== RAW DATA

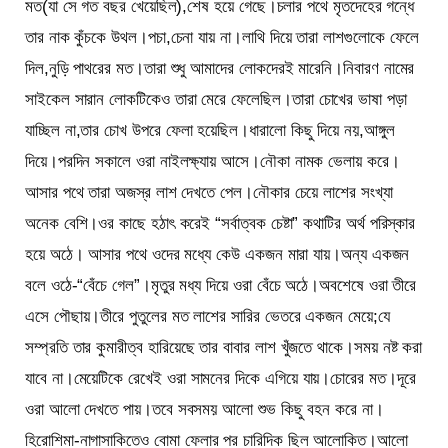
মত(যা সে গত বছর খেয়েছিল),শেষ হয়ে গেছে।চলার পথে মৃতদেহের গন্ধে
তার নাক কুঁচকে উথল।পচা,চেনা যায় না।লাথি দিয়ে তারা লাশগুলোকে ফেলে
দিল,নুড়ি পাথরের মত।তারা শুধু আমাদের লোকদেরই মারেনি।নিবারণ নামের
সাইকেল সারান লোকটিকেও তারা মেরে ফেলেছিল।তারা চোখের ভাষা পড়া
যাচ্ছিল না,তার চোখ উপরে ফেলা হয়েছিল।ধারালো কিছু দিয়ে নয়,আঙ্গুল
দিয়ে।পরদিন সকালে ওরা নাইলক্ষ্যায় আসে।নৌকা নামক ভেলায় করে।
আসার পথে তারা অজস্র লাশ দেখতে পেল।নৌকার চেয়ে লাশের সংখ্যা
অনেক বেশি।ওর কাছে হঠাৎ করেই “সর্বাত্বক চেষ্টা” কথাটির অর্থ পরিস্কার
হয়ে অঠে। আসার পথে ওদের মধ্যে কেউ একজন মারা যায়।অন্য একজন
বলে ওঠে-“বেঁচে গেল”।মৃতুর মধ্য দিয়ে ওরা বেঁচে অঠে।অবশেষে ওরা তীরে
এসে পৌছায়।তীরে পুতুলের মত লাশের সারির ভেতরে একজন মেয়ে;যে
সম্প্রতি তার কুমারীত্ব হারিয়েছে তার বাবার লাশ খুঁজতে থাকে।সময় নষ্ট করা
যাবে না।মেয়েটিকে রেখেই ওরা সামনের দিকে এগিয়ে যায়।চোরের মত।দূরে
ওরা আলো দেখতে পায়।তবে সবসময় আলো শুভ কিছু বহন করে না।
হিরোশিমা-নাগাসাকিতেও বোমা ফেলার পর চারিদিক ছিল আলোকিত।আলো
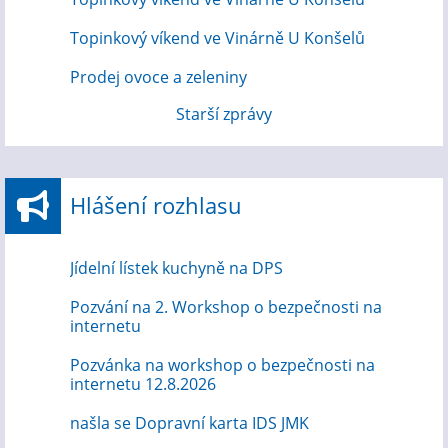
Topinkový víkend ve Vinárně U Konšelů
Prodej ovoce a zeleniny
Starší zprávy
Hlášení rozhlasu
Jídelní lístek kuchyně na DPS
Pozvání na 2. Workshop o bezpečnosti na
internetu
Pozvánka na workshop o bezpečnosti na
internetu 12.8.2026
našla se Dopravní karta IDS JMK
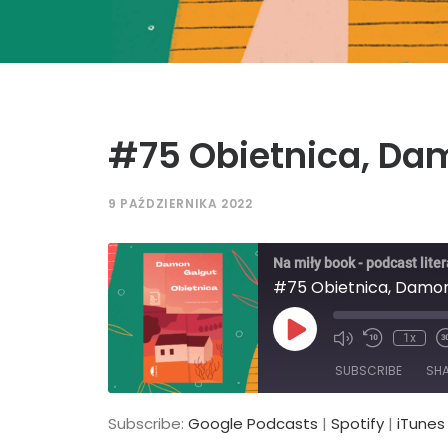
#75 Obietnica, Da
9 PAŹDZIERNIKA 2022
Na miły book - podcast liter
#75 Obietnica, Damo
Play
1x
Episode
SUBSCRIBE
SH
Subscribe:
Google Podcasts
|
Spotify
|
iTunes
SHARE
Google Podcasts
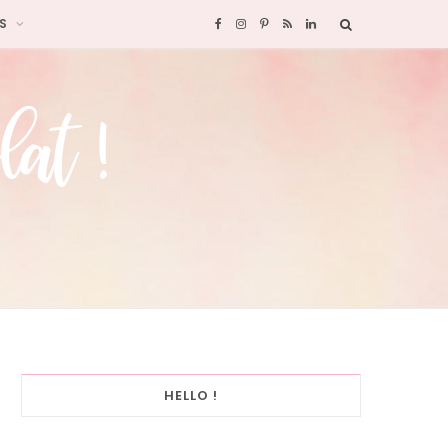
S
F
I
P
R
L
a
n
i
S
i
c
s
n
S
n
e
t
t
k
b
a
e
e
o
g
r
d
o
r
e
I
k
a
s
n
HELLO !
m
t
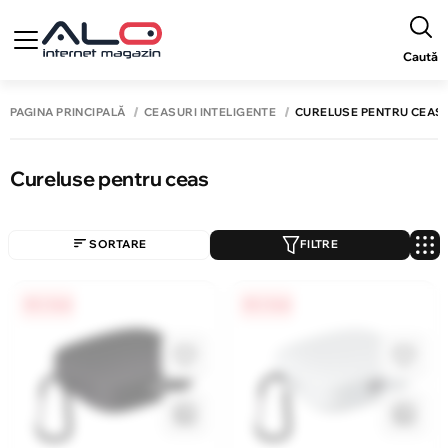
Caută
PAGINA PRINCIPALĂ
CEASURI INTELIGENTE
CURELUSE PENTRU CEAS
Cureluse pentru ceas
SORTARE
FILTRE
0% / 4 luni
0% / 4 luni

====

→ YOUR TASK: Pictures are to be left out when the lines from the one containing "#75 Obietnica, Damo" through the end of the records above are repeated exactly; no other line is wanted.

→ WRITTEN REPLY:
#75 Obietnica, Damo
Play
1x
Episode
SUBSCRIBE
SH
Subscribe:
Google Podcasts
|
Spotify
|
iTunes
SHARE
Google Podcasts
S
F
I
P
R
L
a
n
i
S
i
c
s
n
S
n
e
t
t
k
b
a
e
e
o
g
r
d
o
r
e
I
k
a
s
n
HELLO !
m
t
Caută
PAGINA PRINCIPALĂ
CEASURI INTELIGENTE
CURELUSE PENTRU CEAS
Cureluse pentru ceas
SORTARE
FILTRE
0% / 4 luni
0% / 4 luni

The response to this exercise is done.